When I bought my little press a few weeks ago, I posted a bit (!) about it and the box of goodies that came with it. Now that I have the press up and running, I’ve turned my attentions to what is in all those little boxes. Yes, I know it is type, but what sort?
These little ‘pin’ boxes were elegantly labelled in a fine copperplate hand, each containing between three and eight characters in both upper and lower case. I was using a little ink stamp pad to get an idea of the style and quality of the type. Although these are pretty scruffy, they appear to be still quite sharp:
There were also a lot of old matchboxes, some marked and I guess that the other markings had rubbed off along the way.
I went through each box and re-labelled them. Incidentally, there were two matchbox designs; the ‘Pioneer’ one above, but the majority were all these quaint ‘Punch’ brand:
Each box contained a similar number of characters as before, but instead of upper and lowercase there were two sizes of caps:
I don’t know if this is just saving on storage space or whether these were deliberately put together to form a small caps fount. There is a tell-tale angled serif on the apex of the cap A – I’ll send some prints to whoever identifies it first!
One of the boxes was chock full of spacing too.
There are also four wooden type cases, again labelled in a fine hand.
Two cases of caps and two of lowercase. I can’t tell the difference between them yet as they are very small and the labels have been amended and scuffed, so I will need to get some samples set up and print them off.
The ink stamp prints were not great and didn’t help in identifying the fount, but it’s a start!
I suppose I shall just have do some printing then. Ho hum! First off, I dug out one of my larger blackletter founts – I have three – and this one probably the most formal of the three. I don’t know what the fount is called. I have tried to match it against a number of samples, and it is similar to Wedding Text and a bit like Festival Text, but exactly either of them. I have put out a request for help on Briar Press (honestly, those folks are truly letterpress experts – if they don’t know, I think I’m stuck!) and also checked out the Script Font Identification Guide on Bowfin Printworks excellent site, but still left in the dark.
Anyway, I set up a headline and then used the tiny type from the little round boxes I showed you earlier.
It didn’t look in great condition as I was setting it; quite well-worn in places. These shots were taken just as I finished setting them and were thoroughly cleaned prior to printing. I like the quality of the images when te type is grubby!
Well, with the press inked up with Prussian Blue, I got quite productive. I used far less paper in setting up than I did previously, indicating that I had learned something from the last print session!

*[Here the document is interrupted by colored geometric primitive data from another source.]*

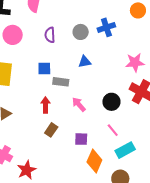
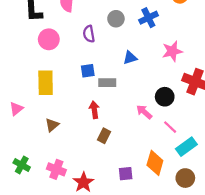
gray circle: (81, 32) -> (116, 19), moved
pink star: (135, 63) -> (172, 51), moved
pink arrow: (79, 104) -> (144, 112), moved
purple square: (81, 139) -> (126, 174), moved

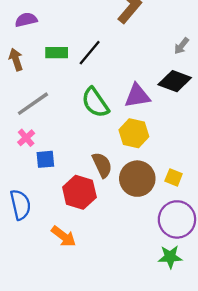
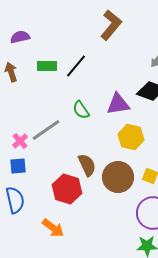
green semicircle: (95, 103) -> (81, 110), size x0.7
gray line: (33, 104) -> (46, 130), moved
yellow hexagon: (134, 133) -> (131, 137), moved
blue square: (45, 159) -> (18, 166), moved

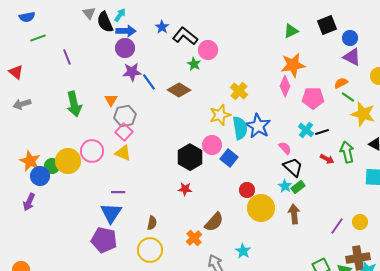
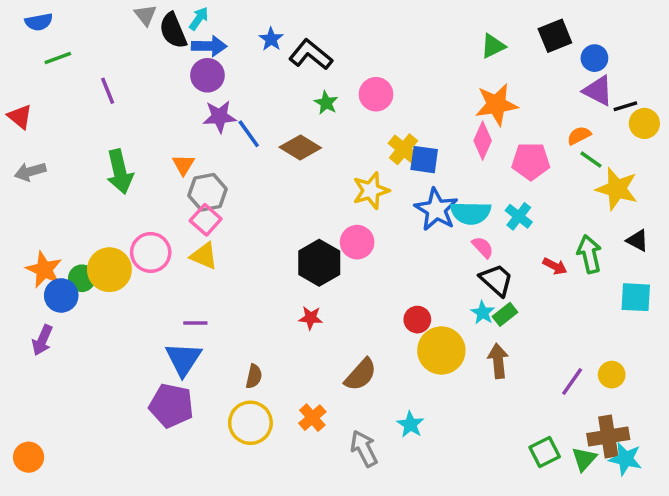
pink circle: (208, 50) -> (376, 94), moved
cyan semicircle: (240, 128) -> (471, 213), moved, turned 100
black line: (322, 132) -> (625, 106), moved
blue square: (229, 158) -> (424, 160), moved, turned -30
orange cross: (194, 238) -> (312, 418), moved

I was still a little heavy on the bottom right, and I was right about the small type being a bit worn, but I like the contrast between the sharp, fine lines of the blackletter script and the rather tired roman.
I went on to set up another forme almost immediately afterwards and decided to try out a couple of other, as yet, unused founts, namely this rather handsome Rockwell Bold Shadow and Univers Bold condensed italic. I also put in some nifty little border characters across the top, and a solid bar beneath.
Again, I love these close-ups showing many years of grime and stubborn understains!
And there you go, this time in a very dark grey (I must get some more colours!) These were printed about an hour ago – still have ink on my fingers!
I got a few decent prints too. The lines are crisp and sharp – I am more impressed by this press every time I use it!
I also ran quite a few lightly pressed versions – the idea behind this one is that it is deliberately incomplete to suggest that it is actually ‘still loading.’
Intend to make these available digitally as wallpaper for desktops, as well as package them up as a series in little envelopes and leave them around for people to stumble upon.
The border characters were pretty successful too. Not bad for 4mm blocks…
These prints were done in a much more leisurely fashion, probably due to the confidence built upon previous trials and not worrying too much about the time I take. My approach this time was much more practical – I know that the press works and that it isn’t a mammoth task to get set up, print and clean up again, so I just went for it. Each print run last for about an hour, including setting up and cleaning afterwards, but not the typesetting – that took much longer because I tend to faff about too much and keep changing my mind.